» YOUR TASK:
Collect the lines of the entries where "Forbes" shows up.

*** Opening of SOURCE INFORMATION ***

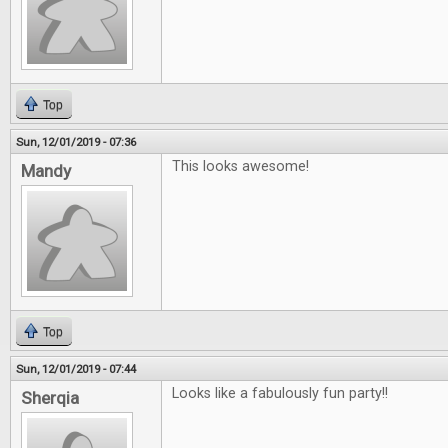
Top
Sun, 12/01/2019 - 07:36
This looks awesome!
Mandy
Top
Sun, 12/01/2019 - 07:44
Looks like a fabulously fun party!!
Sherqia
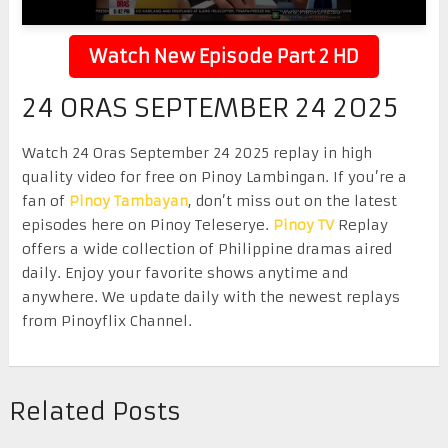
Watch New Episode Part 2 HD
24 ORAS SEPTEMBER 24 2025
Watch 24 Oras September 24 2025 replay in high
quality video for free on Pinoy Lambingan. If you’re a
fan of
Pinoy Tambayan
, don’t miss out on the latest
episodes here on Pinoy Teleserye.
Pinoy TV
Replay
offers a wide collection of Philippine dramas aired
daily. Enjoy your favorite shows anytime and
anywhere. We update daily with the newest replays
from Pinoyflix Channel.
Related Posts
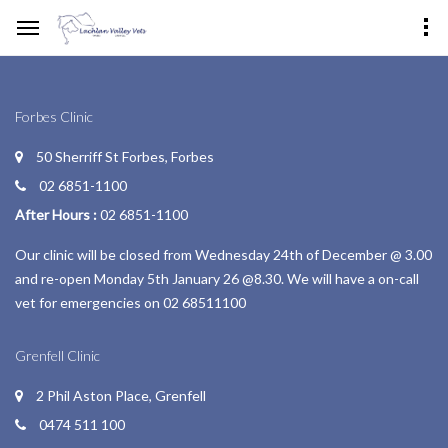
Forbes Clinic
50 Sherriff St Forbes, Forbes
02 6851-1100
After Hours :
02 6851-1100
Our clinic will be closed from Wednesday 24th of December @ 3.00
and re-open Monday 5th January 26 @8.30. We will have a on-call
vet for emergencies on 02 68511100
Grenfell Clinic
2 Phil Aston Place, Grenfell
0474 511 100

*** Close of SOURCE INFORMATION ***
*** Opening of SOURCE INFORMATION ***

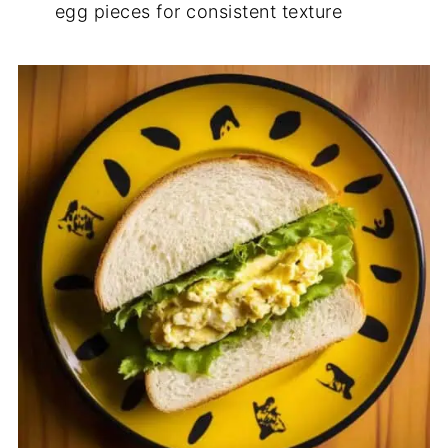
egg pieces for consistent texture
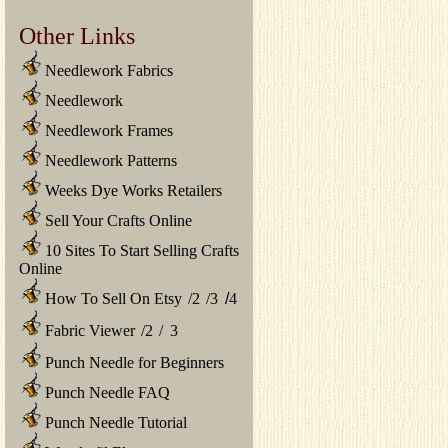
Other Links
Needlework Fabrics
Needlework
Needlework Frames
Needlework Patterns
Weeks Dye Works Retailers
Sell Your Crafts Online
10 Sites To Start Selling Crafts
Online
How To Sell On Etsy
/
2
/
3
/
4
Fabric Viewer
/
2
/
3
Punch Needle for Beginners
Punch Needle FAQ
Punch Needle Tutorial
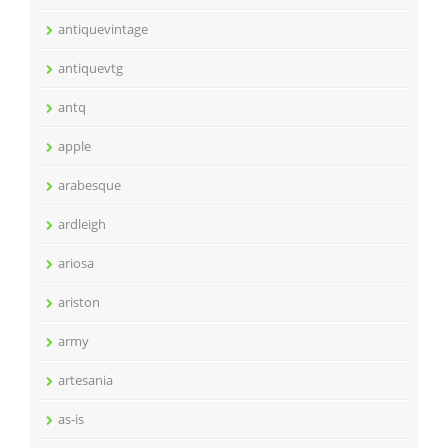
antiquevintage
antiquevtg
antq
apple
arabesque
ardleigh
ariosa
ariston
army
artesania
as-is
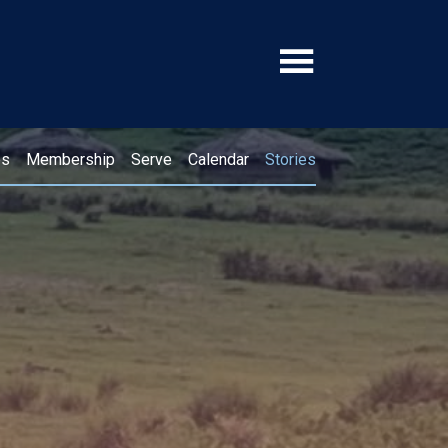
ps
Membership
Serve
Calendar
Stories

*** Close of SOURCE INFORMATION ***

» RESULT OF THIS EXERCISE:
Forbes Clinic
50 Sherriff St Forbes, Forbes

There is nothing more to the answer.